- Structure of Heme b; "Fe" is the chemical symbol of iron, "II" indicates its oxidation state.
- Specialty: Medical genetics

= Iron metabolism disorder =

Iron metabolism disorders may involve a number of genes including HFE and TFR2.

Hepcidin is the master regulator of iron metabolism and, therefore, most genetic forms of iron overload can be thought of as relative hepcidin deficiency in one way or another. For instance, a severe form of iron overload, juvenile hemochromatosis, is a result of severe hepcidin deficiency. The majority of cases are caused by mutations in the hemojuvelin gene (HJV or RGMc/repulsive guidance molecule c). The exceptions, people who have mutations in the gene for ferroportin, prove the rule: these people have plenty of hepcidin, but their cells lack the proper response to it. So, in people with ferroportin proteins that transport iron out of cells without responding to hepcidin's signals to stop, they have a deficiency in the action of hepcidin, if not in hepcidin itself.
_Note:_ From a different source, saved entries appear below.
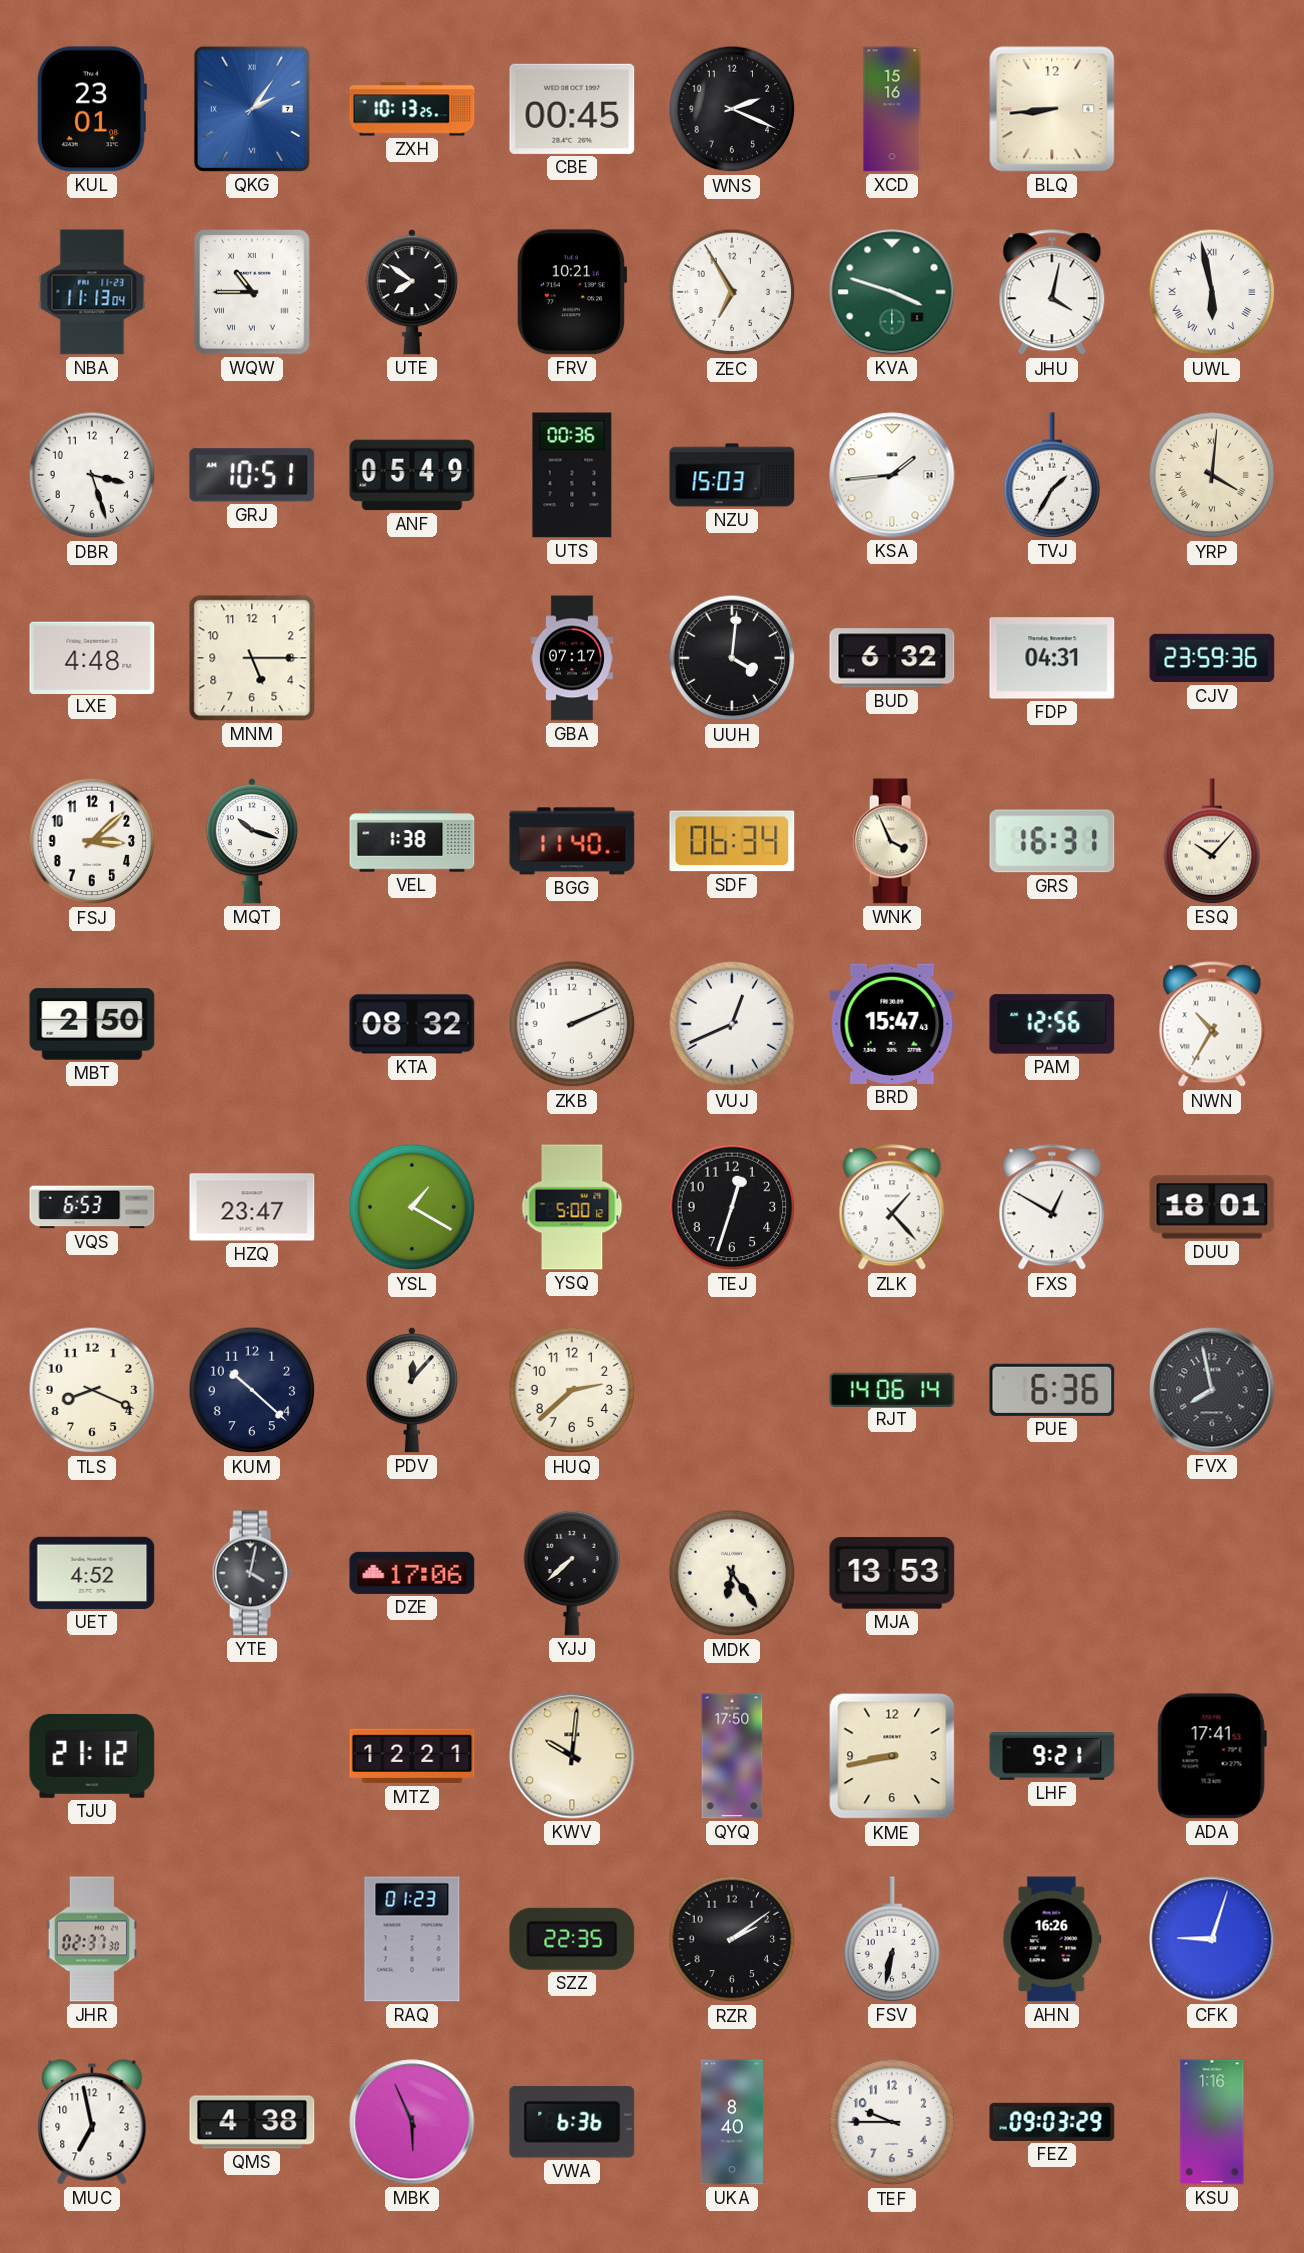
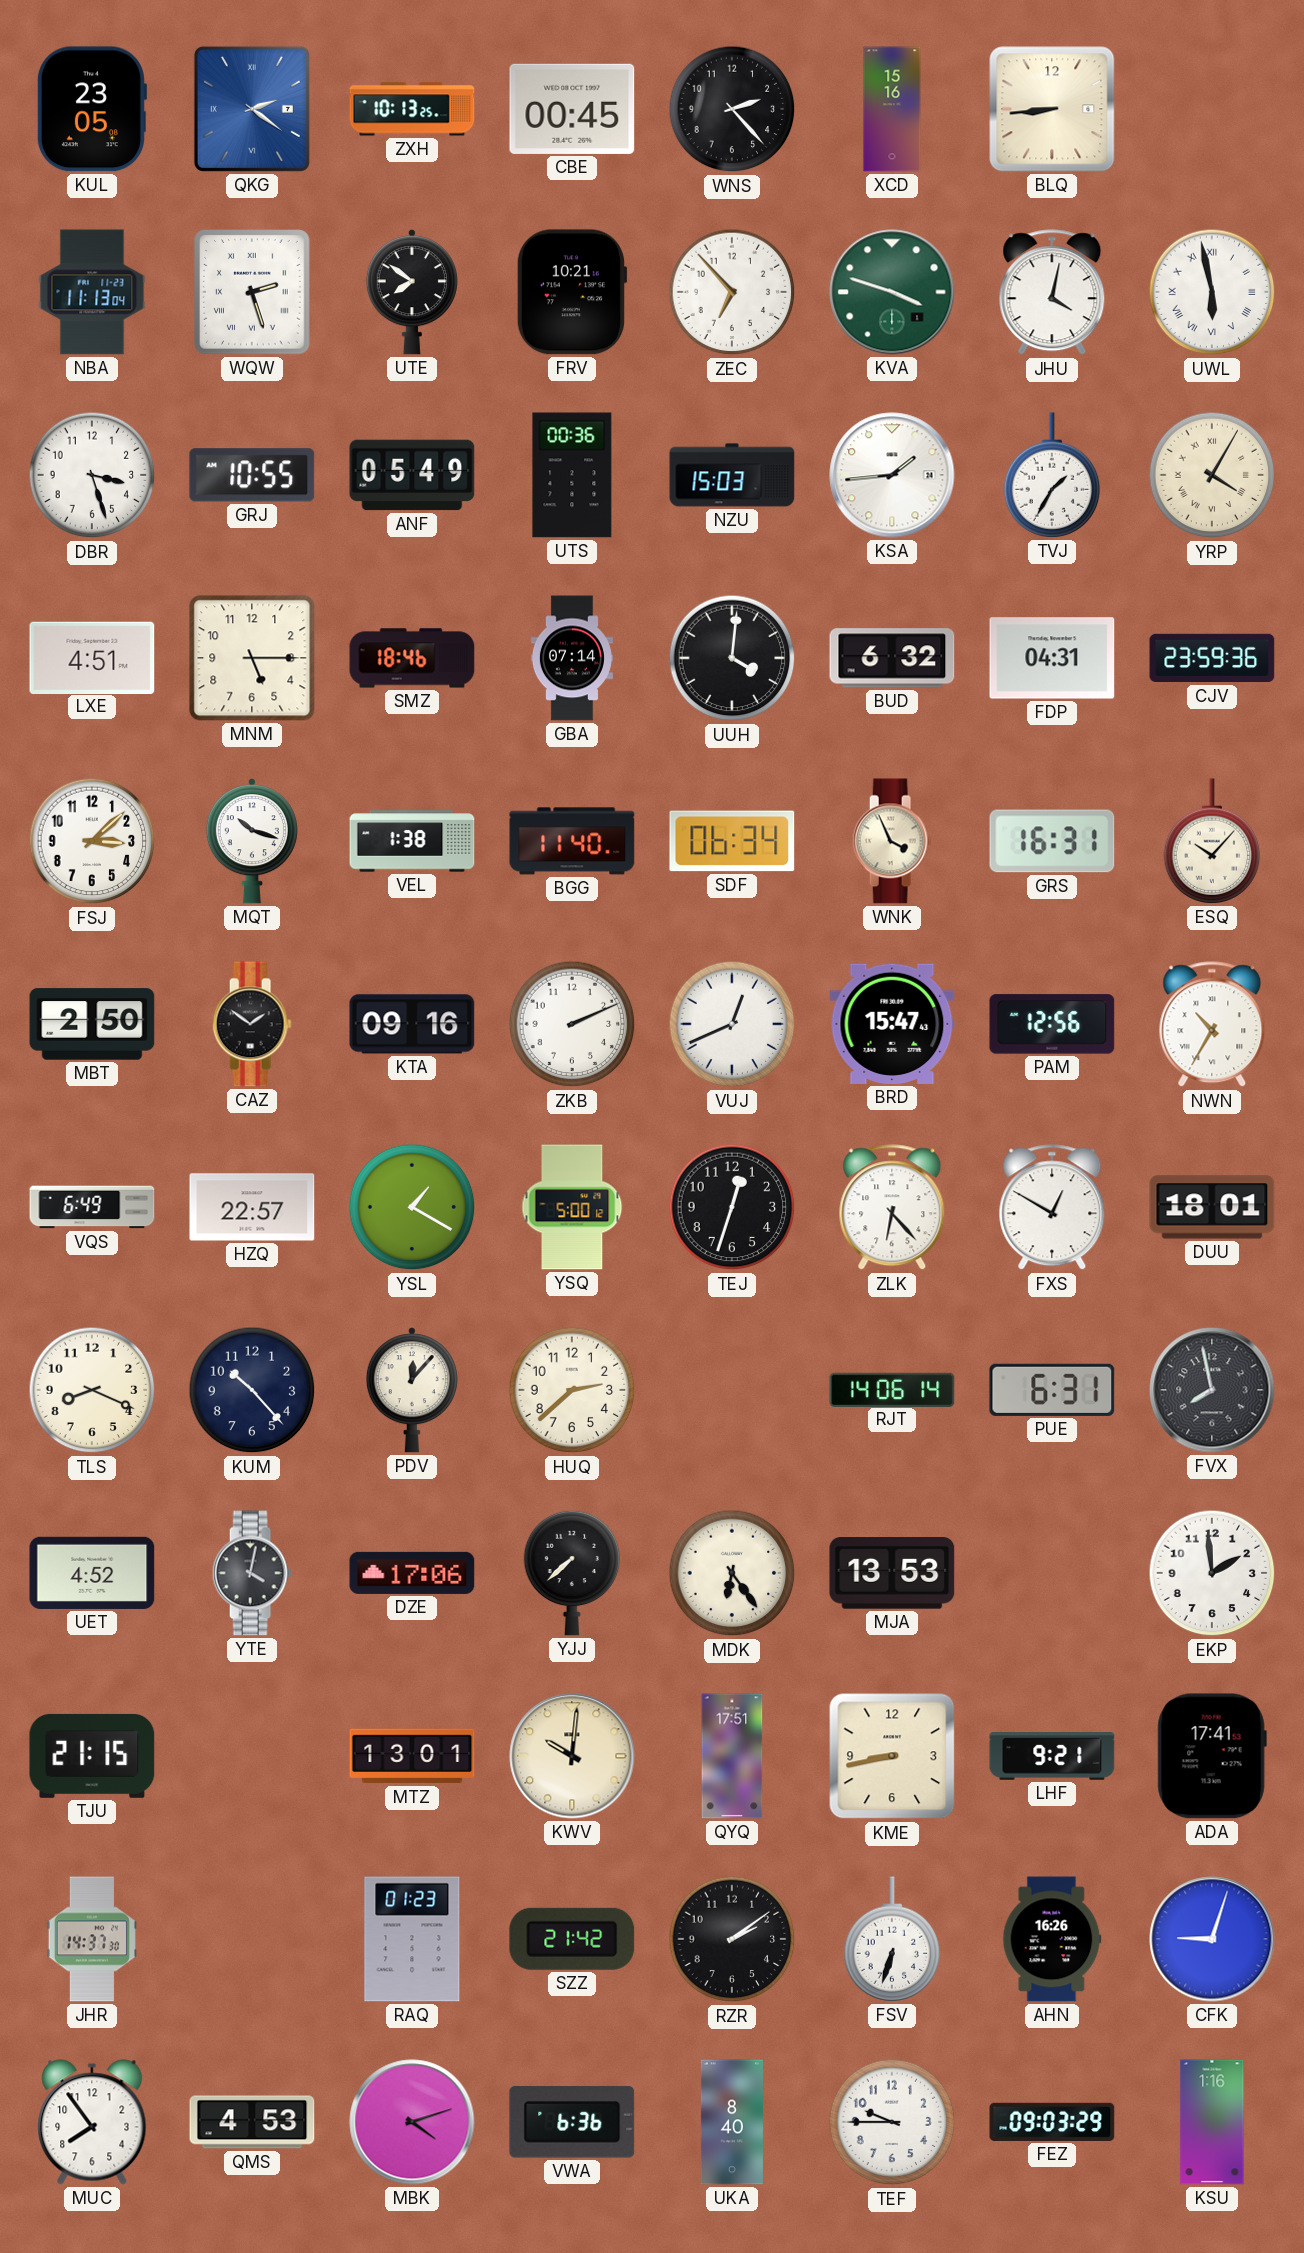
KUL: 23:01 -> 23:05
QKG: 2:06 -> 2:21
WNS: 2:19 -> 2:23
WQW: 10:45 -> 2:27
ZEC: 6:55 -> 6:53
GRJ: 10:51 -> 10:55
YRP: 4:01 -> 4:05
LXE: 4:48 -> 4:51
SMZ: none -> 18:46
GBA: 07:17 -> 07:14
CAZ: none -> 1:51
KTA: 08:32 -> 09:16
VQS: 6:53 -> 6:49
HZQ: 23:47 -> 22:57
ZLK: 1:23 -> 6:23
KUM: 10:22 -> 10:23
PUE: 6:36 -> 6:31
EKP: none -> 1:59
TJU: 21:12 -> 21:15
MTZ: 12:21 -> 13:01
QYQ: 17:50 -> 17:51
JHR: 02:37 -> 14:37
SZZ: 22:35 -> 21:42
FSV: 6:32 -> 6:33
MUC: 6:58 -> 7:54
QMS: 4:38 -> 4:53
MBK: 5:56 -> 4:12
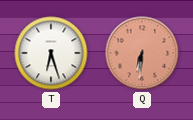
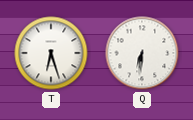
Q dial: salmon -> white
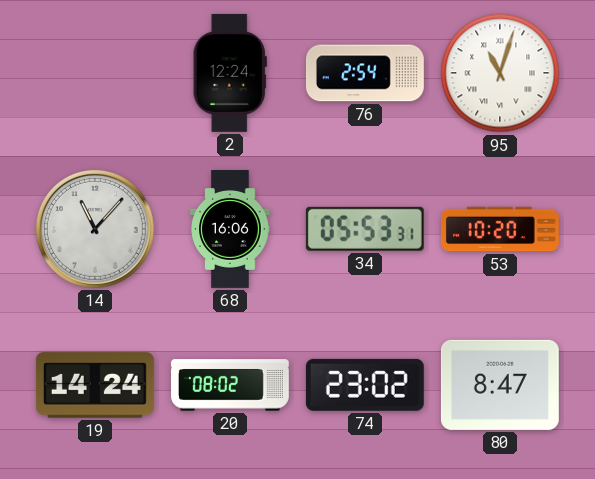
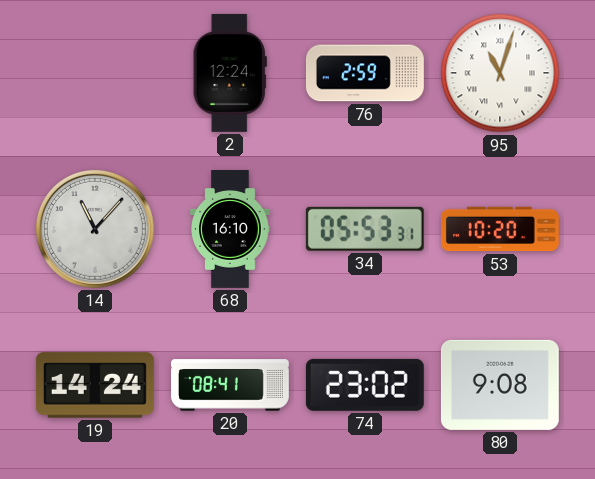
76: 2:54 -> 2:59
68: 16:06 -> 16:10
20: 08:02 -> 08:41
80: 8:47 -> 9:08
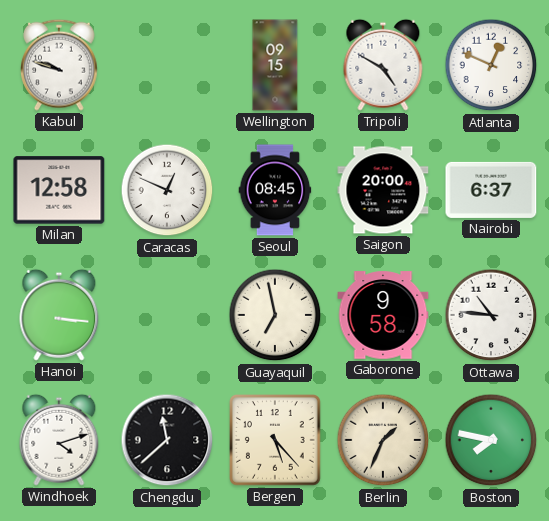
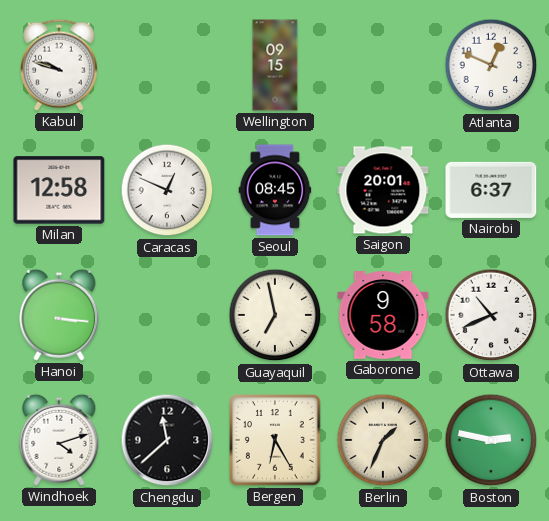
Tripoli: 4:50 -> none
Saigon: 20:00 -> 20:01
Ottawa: 10:46 -> 10:41
Bergen: 5:23 -> 6:25
Boston: 7:47 -> 2:47
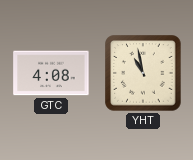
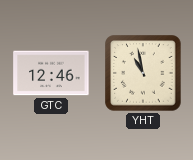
GTC: 4:08 -> 12:46
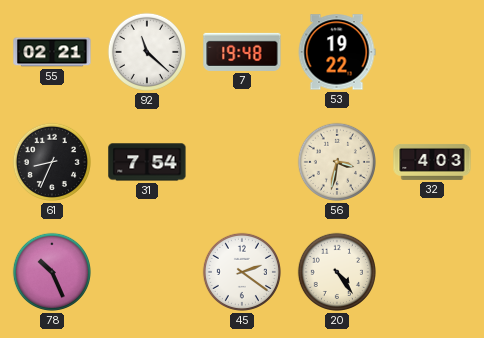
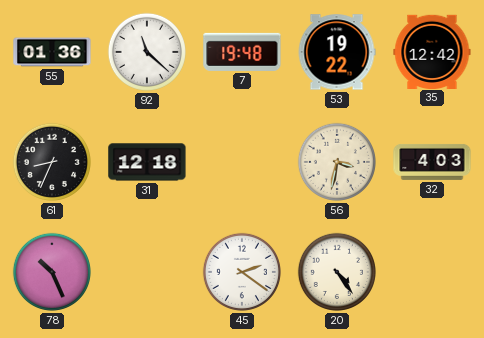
55: 02:21 -> 01:36
35: none -> 12:42
31: 7:54 -> 12:18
But the exact mechanisms of most of the various forms of adult hemochromatosis, which make up most of the genetic iron overload disorders, remain unsolved. So while researchers have been able to identify genetic mutations causing several adult variants of hemochromatosis, they now must turn their attention to the normal function of these mutated genes.

These genes represent multiple steps along the pathway of iron regulation, from the body's ability to sense iron, to the body's ability to regulate uptake and storage. Working out the functions of each gene in this pathway will be an important tool for finding new methods of treating genetic disorders, as well as for understanding the basic workings of the pathway.